▶ **Exercise**
Lift out each line of the data that holds "setzte".

::::

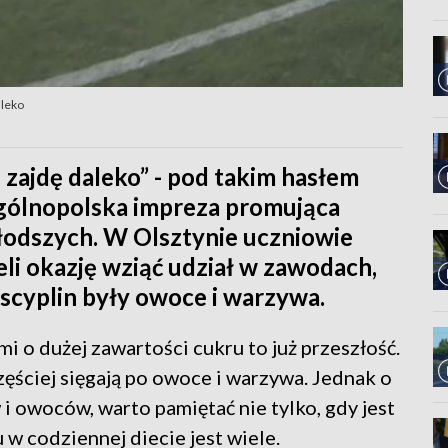
mleko
 zajdę daleko” - pod takim hasłem
 ogólnopolska impreza promująca
odszych. W Olsztynie uczniowie
li okazję wziąć udział w zawodach,
scyplin były owoce i warzywa.
mi o dużej zawartości cukru to już przeszłość.
zęściej sięgają po owoce i warzywa. Jednak o
 owoców, warto pamiętać nie tylko, gdy jest
 w codziennej diecie jest wiele.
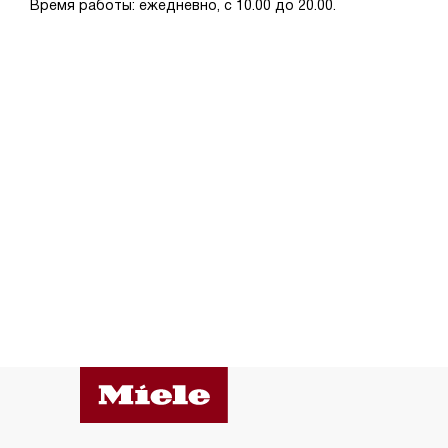
Время работы: ежедневно, с 10.00 до 20.00.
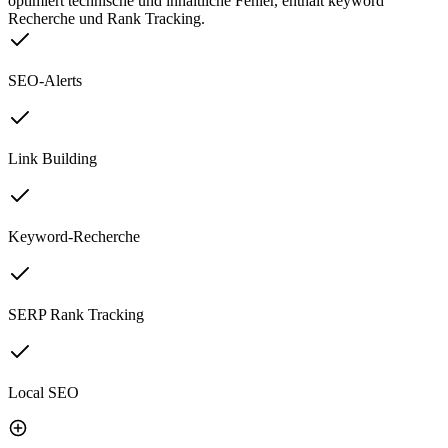
optimiert technische und inhaltliche Fehler, enthält keyword
Recherche und Rank Tracking.
SEO-Alerts
Link Building
Keyword-Recherche
SERP Rank Tracking
Local SEO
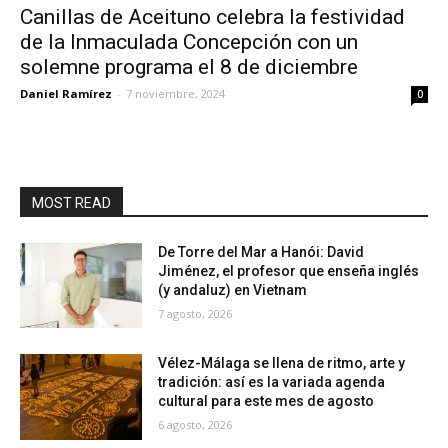
Canillas de Aceituno celebra la festividad
de la Inmaculada Concepción con un
solemne programa el 8 de diciembre
Daniel Ramírez
-
7 noviembre, 2024
0
MOST READ
De Torre del Mar a Hanói: David
Jiménez, el profesor que enseña inglés
(y andaluz) en Vietnam
7 agosto, 2026
Vélez-Málaga se llena de ritmo, arte y
tradición: así es la variada agenda
cultural para este mes de agosto
6 agosto, 2026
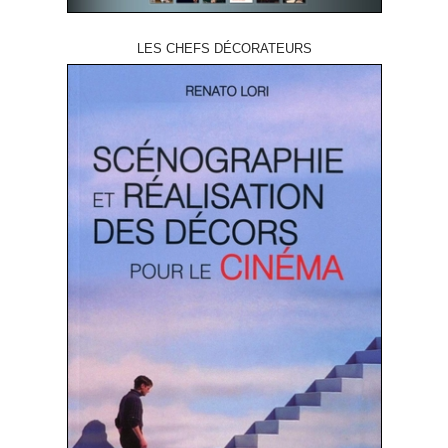
LES CHEFS DÉCORATEURS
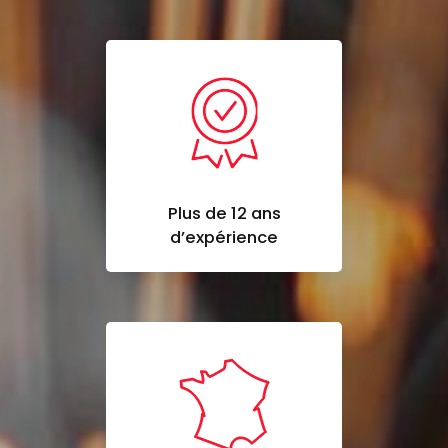
Plus de 12 ans
d’expérience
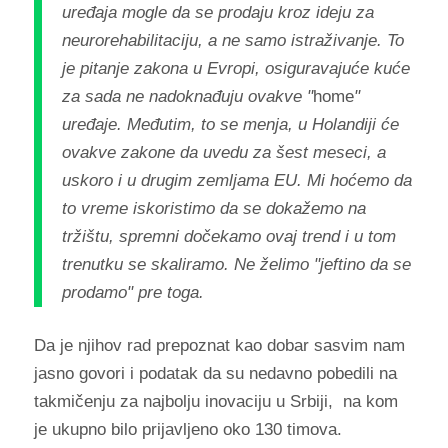
uređaja mogle da se prodaju kroz ideju za
neurorehabilitaciju, a ne samo istraživanje. To
je pitanje zakona u Evropi, osiguravajuće kuće
za sada ne nadoknađuju ovakve "
home
"
uređaje. Međutim, to se menja, u Holandiji će
ovakve zakone da uvedu za šest meseci, a
uskoro i u drugim zemljama EU. Mi hoćemo da
to vreme iskoristimo da se dokažemo na
tržištu, spremni dočekamo ovaj trend i u tom
trenutku se skaliramo. Ne želimo "jeftino da se
prodamo" pre toga.
Da je njihov rad prepoznat kao dobar sasvim nam
jasno govori i podatak da su nedavno pobedili na
takmičenju za najbolju inovaciju u Srbiji, na kom
je ukupno bilo prijavljeno oko 130 timova.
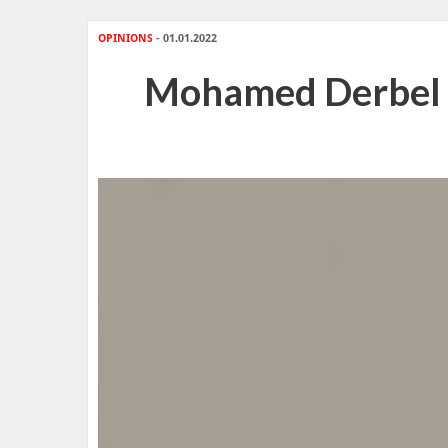
OPINIONS
- 01.01.2022
Mohamed Derbel - 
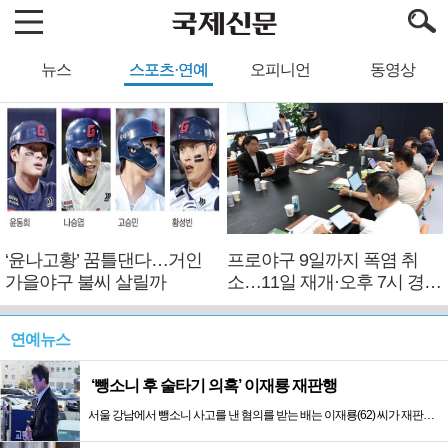
뉴스
스포츠·연예
오피니언
동영상
‘윤나고황’ 꿈틀댄다…거인
프로야구 9일까지 폭염 취
가을야구 불씨 살릴까
소…11일 재개·오후 7시 경기
시작
연예뉴스
‘뺑소니 후 술타기 의혹’ 이재룡 재판행
서울 강남에서 뺑소니 사고를 낸 혐의를 받는 배는 이재룡(62) 씨가 재판에 넘겨졌다. 서울중앙지검 형사7부(조윤철 부장검사)는 5일 도로교통법...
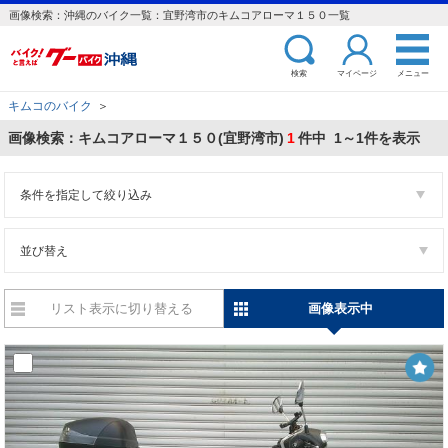
画像検索：沖縄のバイク一覧：宜野湾市のキムコアローマ１５０一覧
検索
マイページ
メニュー
キムコのバイク
＞
画像検索：キムコアローマ１５０(宜野湾市)
1
件中 1～1件を表示
条件を指定して絞り込み
並び替え
リスト表示に切り替える
画像表示中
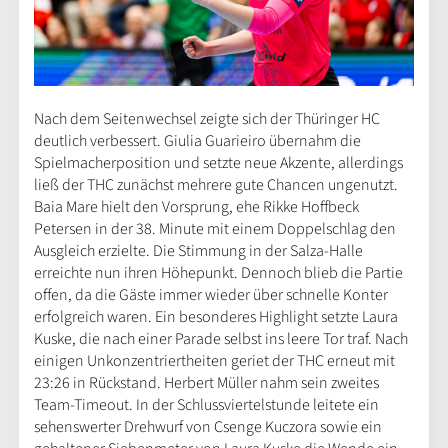
Nach dem Seitenwechsel zeigte sich der Thüringer HC
deutlich verbessert. Giulia Guarieiro übernahm die
Spielmacherposition und setzte neue Akzente, allerdings
ließ der THC zunächst mehrere gute Chancen ungenutzt.
Baia Mare hielt den Vorsprung, ehe Rikke Hoffbeck
Petersen in der 38. Minute mit einem Doppelschlag den
Ausgleich erzielte. Die Stimmung in der Salza-Halle
erreichte nun ihren Höhepunkt. Dennoch blieb die Partie
offen, da die Gäste immer wieder über schnelle Konter
erfolgreich waren. Ein besonderes Highlight setzte Laura
Kuske, die nach einer Parade selbst ins leere Tor traf. Nach
einigen Unkonzentriertheiten geriet der THC erneut mit
23:26 in Rückstand. Herbert Müller nahm sein zweites
Team-Timeout. In der Schlussviertelstunde leitete ein
sehenswerter Drehwurf von Csenge Kuczora sowie ein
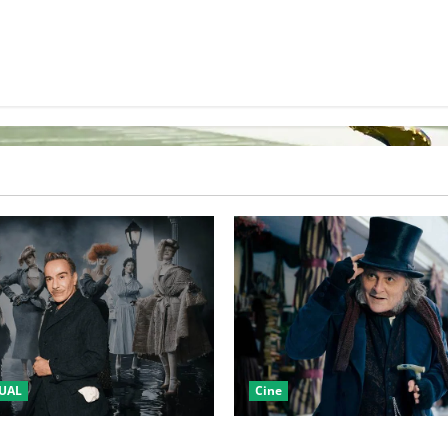
UAL
Cine
LA 2027 HOMENAJEARÁ A
“EBENEZER” MARCA EL REGR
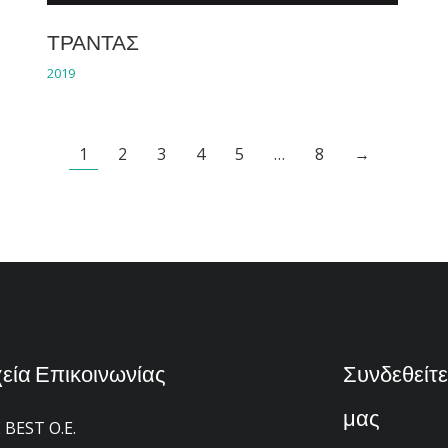
ΤΡΑΝΤΑΣ
2019
1
2
3
4
5
…
8
→
χεία Επικοινωνίας
Συνδεθείτε
μας
 BEST Ο.Ε.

::::

▶ **Response area**
Spielmacherposition und setzte neue Akzente, allerdings
erfolgreich waren. Ein besonderes Highlight setzte Laura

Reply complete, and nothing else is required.